Romain Duris spielt diesen Tom ganz hervorragend: charmant, aggressiv, innerlich aufgewühlt, mit hypernervösen Fingern – besessen. Als „angry young man“ beherrscht er seine Szenen und überzeugt als komplexer Charakter zwischen Schlägertyp und Künstler. Aber auch die anderen Schauspieler machen im Rahmen ihrer Möglichkeiten ihre Sache gut und bieten durch ihre zurückhaltende Darstellung Duris genau den Raum, den er braucht, um seine Figur richtig zu entwickeln und dem Zuschauer in ihren Verhaltensweisen plausibel zu machen. Trotzdem ist nicht jede Szene im Film eine eindeutig identifizierbare Station in Toms persönlicher Entwicklung hin zum Pianisten, so dass der Film dem Zuschauer jeden Spaß am Nachdenken und am Interpretieren der verschiedenen Momente nehmen würde. Es bleibt dem Betrachter überlassen, ob er „Der wilde Schlag meines Herzens“ als Entwicklungs- oder Adoleszensfilm, als sich von Klischeefiguren emanzipierendes Gangsterkino oder als Psychogramm eines Künstlers sehen möchte. Ein bisschen schade vielleicht, dass die anderen Darsteller ihre Charaktere in diesem „Duris-zentrischen“ Film nicht ihrem Potenzial entsprechend entfalten können und so am Rande des Gesichtsfeldes des Zuschauers verblühen müssen.

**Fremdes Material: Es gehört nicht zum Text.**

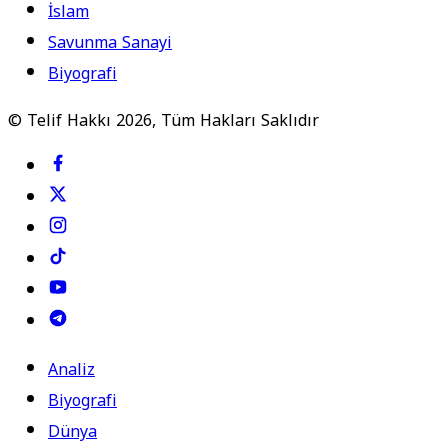
İslam
Savunma Sanayi
Biyografi
© Telif Hakkı 2026, Tüm Hakları Saklıdır
Analiz
Biyografi
Dünya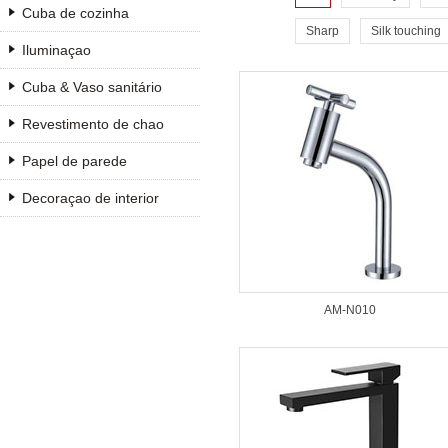
Cuba de cozinha
Sharp
Silk touching
Iluminaçao
Cuba & Vaso sanitário
Revestimento de chao
Papel de parede
Decoraçao de interior
AM-N010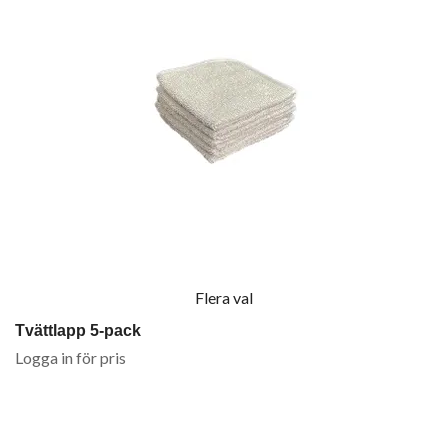
Flera val
Tvättlapp 5-pack
Logga in för pris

Es ist ja immer so eine Sache mit Remakes. Leicht vergrault man die Fans des Originals, denen es nur schwer recht zu machen ist; ebenso oft fallen Remakes bei den Kritikern durch, weil sie entweder zu nah am Original oder zu weit von ihm entfernt sind. Oder weil es schlichtweg keinen Grund gibt, einen guten Film „noch mal zu machen“. Das alles hat „Der wilde Schlag meines Herzens“ aber kaum zu befürchten. Er besticht durch einen grandiosen Hauptdarsteller, einen guten, teilweise herzschlagähnlichen Soundtrack, interpretiert den Stoff eigenständig und schafft es durch einige Nuancen, der Geschichte ein neues, zeitgemäßes Leben einzuhauchen.